After demobilisation, his new group, the Tito Burns Septet, which was formed in January 1947 and disbanded in August 1955, its existence practically coinciding with the run of the BBC's Accordion Club radio series. The group is believed, partly on the account of musician Ronnie Scott, to have been the first band to perform the new jazz idiom bebop on BBC Radio in 1947. Their approach was derived from the "bop for the people" formula created by the American tenor saxophonist Charlie Ventura. When the show ended, the band went on tour and recorded a number of sides with various line-ups, including the pianist and trumpeter Dennis Rose, Scott and alto saxophonist Johnny Dankworth and drummer Tony Crombie. In 1949, they were recording as a septet, but went back to being a sextet shortly afterwards. Ultimately, Burns was unable to maintain a jazz idiom, and began to lean towards a pop-oriented repertoire.

===Talent manager===
From 1955, Burns's career switched to management and the emerging rock and roll, which he admitted to disliking. In 1959, he replaced Franklyn Boyd as manager for Cliff Richard. He soon gathered a list of clients, including The Searchers, whom he gave over to Brian Epstein. Among the new talents he discovered was singer Dusty Springfield. As an impresario, he first brought Cliff Richard to tailor Dougie Millings for a stage costume. The resulting outfit, with its unique style, was later emulated by other performers of the time.

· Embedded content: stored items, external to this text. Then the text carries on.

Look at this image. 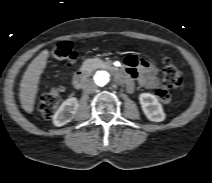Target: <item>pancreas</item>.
Here are the masks:
<instances>
[{
  "label": "pancreas",
  "mask_w": 212,
  "mask_h": 183,
  "mask_svg": "<svg viewBox=\"0 0 212 183\" xmlns=\"http://www.w3.org/2000/svg\"><path fill=\"white\" fill-rule=\"evenodd\" d=\"M99 62V60L97 59V60H94V59H88V60H86L85 62H84V66H90V65H93V64H96V63H98ZM105 65H106V63H104Z\"/></svg>",
  "instance_id": "cf45deb5"
}]
</instances>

Burns appeared in D. A. Pennebaker's documentary film Dont Look Back (1965) which documented Bob Dylan's first UK tour, which Burns promoted. He disapproved of what he saw on screen: "I wasn't doing anything unusual. All agents play the bouncing act. I was playing the BBC against Granada, but I didn't like seeing it on film. I thought that none of the TV producers would speak to me again." His agency was bought in 1966 for £250,000 by the Grade Organisation and Burns became the deputy managing director of Harold Davison Ltd, a Grade subsidiary.

Burns briefly left managing performers to become Head of Variety Programming in March 1968 at the soon to launch new ITV franchise holder London Weekend Television, with the head of light entertainment, Frank Muir, being his superior. He poached Simon Dee, then a high-profile host, from the BBC in October 1969, but Dee's eclipse under his new contract and LWT's early internal problems led Burns to resign by summer 1970.

In October 1971, he formed a new company, Scotia-Tito Burns with the Scotia leisure group, which supplemented representing performers with roles as music publisher, television production, film scorings and promoting concerts and their recording projects. Throughout his career, he promoted tours for many US entertainers in Europe including Simon and Garfunkel. He retired in 1976. However, he continued to book Tony Bennett and Sacha Distel for their British appearances, and remained Victor Borge's representative.

==Personal life==
Burns married Teresa Devon, his longtime girlfriend, known as the singer Terry Devon, in 1948. The couple had two daughters.

==Death==
Tito Burns died at home on 23 August 2010, of complications from prostate cancer, at the age of 89.